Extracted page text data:
****
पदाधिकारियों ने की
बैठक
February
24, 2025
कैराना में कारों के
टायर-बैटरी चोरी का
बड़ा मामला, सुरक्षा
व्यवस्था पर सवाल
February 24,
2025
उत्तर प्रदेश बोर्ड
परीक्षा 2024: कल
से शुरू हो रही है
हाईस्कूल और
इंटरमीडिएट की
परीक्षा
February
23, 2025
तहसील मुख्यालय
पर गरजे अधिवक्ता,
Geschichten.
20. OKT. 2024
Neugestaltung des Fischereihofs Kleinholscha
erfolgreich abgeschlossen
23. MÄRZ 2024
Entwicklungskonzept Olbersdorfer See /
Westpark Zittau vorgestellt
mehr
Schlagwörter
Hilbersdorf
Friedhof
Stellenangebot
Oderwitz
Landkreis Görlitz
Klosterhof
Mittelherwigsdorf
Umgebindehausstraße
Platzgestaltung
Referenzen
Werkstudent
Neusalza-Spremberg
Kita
****
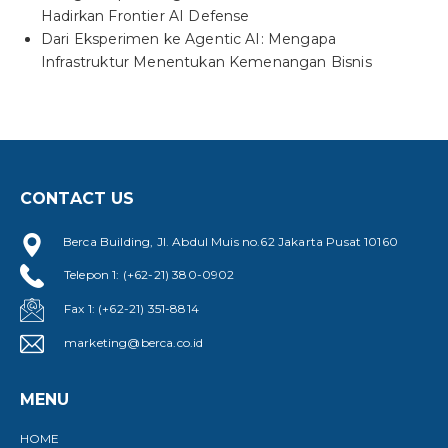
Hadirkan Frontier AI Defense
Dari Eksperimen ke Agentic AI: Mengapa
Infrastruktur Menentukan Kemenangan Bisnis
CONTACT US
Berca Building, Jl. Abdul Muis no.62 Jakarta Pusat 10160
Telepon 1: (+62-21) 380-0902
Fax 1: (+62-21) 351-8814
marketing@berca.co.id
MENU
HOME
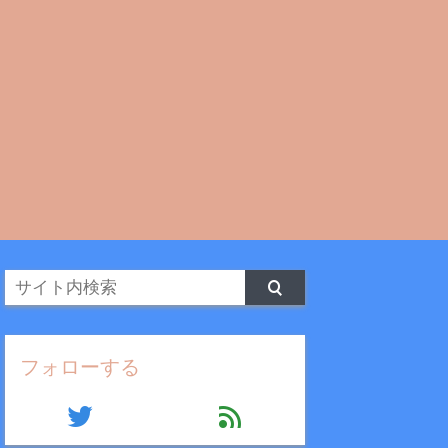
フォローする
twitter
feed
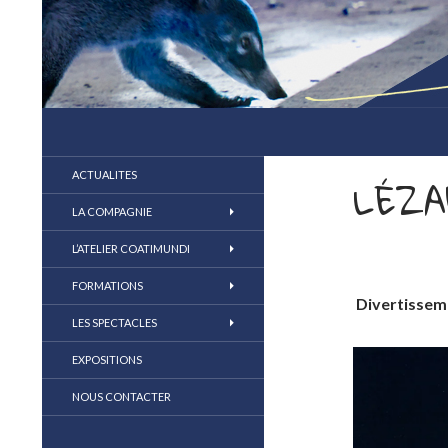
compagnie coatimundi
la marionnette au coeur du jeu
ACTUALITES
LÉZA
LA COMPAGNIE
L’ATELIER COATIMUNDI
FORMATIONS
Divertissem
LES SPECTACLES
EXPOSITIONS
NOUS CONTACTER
****
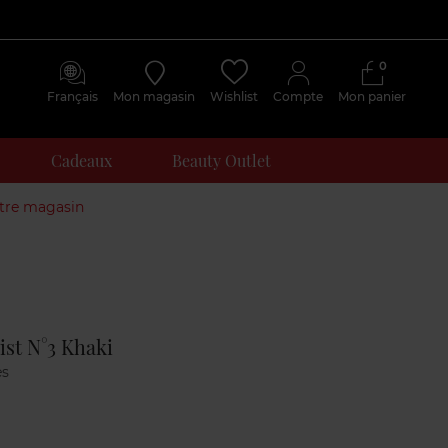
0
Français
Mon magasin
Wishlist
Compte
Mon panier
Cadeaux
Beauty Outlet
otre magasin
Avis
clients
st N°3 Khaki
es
****
WORK REQUEST:
Write out exactly the lines above between the line with "LA COMPAGNIE" and the line with "NOUS CONTACTER", inclusive, and nothing beyond them.

OUTPUT BELOW:
LA COMPAGNIE
L’ATELIER COATIMUNDI
FORMATIONS
Divertissem
LES SPECTACLES
EXPOSITIONS
NOUS CONTACTER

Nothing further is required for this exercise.